Medicine Without Borders

There is only one thing you need to know about telemedicine: location doesn't matter.

The pathologist who examines your blood tests, the radiologist who reads your MRI scan, the internist who orders your prescription or the nurse who reminds you to refill a prescription – none of these providers needs to be in the same room with you. Or in the same city. Or in the same state. Or even in the same country.

Telemedicine could revolutionize the practice of medicine, especially for the chronically ill.

Instead of making a two-hour, round-trip visit to a doctor's office, a diabetic could communicate with her doctor by telephone or email. A nurse practitioner could remind her to conduct a home test by telephone, email or text message. The results of home testing could be sent to a physician electronically. Prescriptions could be ordered electronically, thereby taking advantage of error-reducing software. Test results and medical records could be transported electronically from specialist to specialist. All of these measures could potentially produce more care and better care.

Telemedicine could also revolutionize efforts at cost control.

Just as the widespread use of the Internet lowered seller markups on every product from automobiles to groceries, and just as e-Bay has lowered the resale price of just about everything, telemedicine promises to have a huge impact on health care prices . . . . . . unless . . . . . . unless . . . . . . well, unless no one is actually competing based on price.

In a system of nonprice rationing, telemedicine is not necessarily a boon to cost control. In fact, it could prove to be a disaster. If every Canadian patient had access to free telemedical services, it would bust the global budgets in every Canadian province in the space of a few weeks.

That may explain why the principal obstacles to telemedicine are health insurance companies and government. As buyers of care, these two bureaucracies resist paying for anything other than face-to-face medical encounters for the same reason the Canadian government is likely to be resistant.

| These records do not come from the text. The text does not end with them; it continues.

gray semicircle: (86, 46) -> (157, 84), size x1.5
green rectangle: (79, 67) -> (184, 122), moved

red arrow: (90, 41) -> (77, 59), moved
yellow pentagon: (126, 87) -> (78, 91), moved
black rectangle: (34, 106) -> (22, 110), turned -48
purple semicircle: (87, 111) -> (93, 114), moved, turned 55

As a regulator of care, government has erected another set of obstacles. Did you know that it's illegal for a doctor practicing on the Texas side of Texarkana to treat a patient by phone on the Arkansas side of the same city? Did you know it's illegal for a doctor practicing in East St. Louis (Illinois side) to interpret x-rays taken for a patient treated in west St. Louis (Missouri side). Unless these relics of misguided regulatory excess are repealed, the telemedical marketplace each of us has access to may be limited by the borders of the state in which we live.

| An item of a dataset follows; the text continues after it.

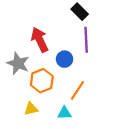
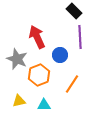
yellow triangle: (31, 109) -> (19, 101), moved
cyan triangle: (65, 113) -> (44, 105), moved

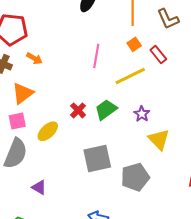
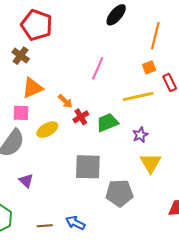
pink line: (96, 56) -> (98, 68), moved
orange arrow: (34, 58) -> (65, 101), moved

The most interesting developments in telemedicine are occurring outside the traditional third-party payment system. For example, more than one million people are subscribers to a nationwide service operated by Teladoc Medical Services of Dallas. They can talk to a doctor by phone, any time day or night. (but pay a fee for each consultation). They can arrange for prescriptions by phone and have their medical records transferred electronically to any doctor of their choice. In most cases people who use the service pay with their own money. In some cases an employer pays the enrollment costs. But health insurers rarely reimburse for the service.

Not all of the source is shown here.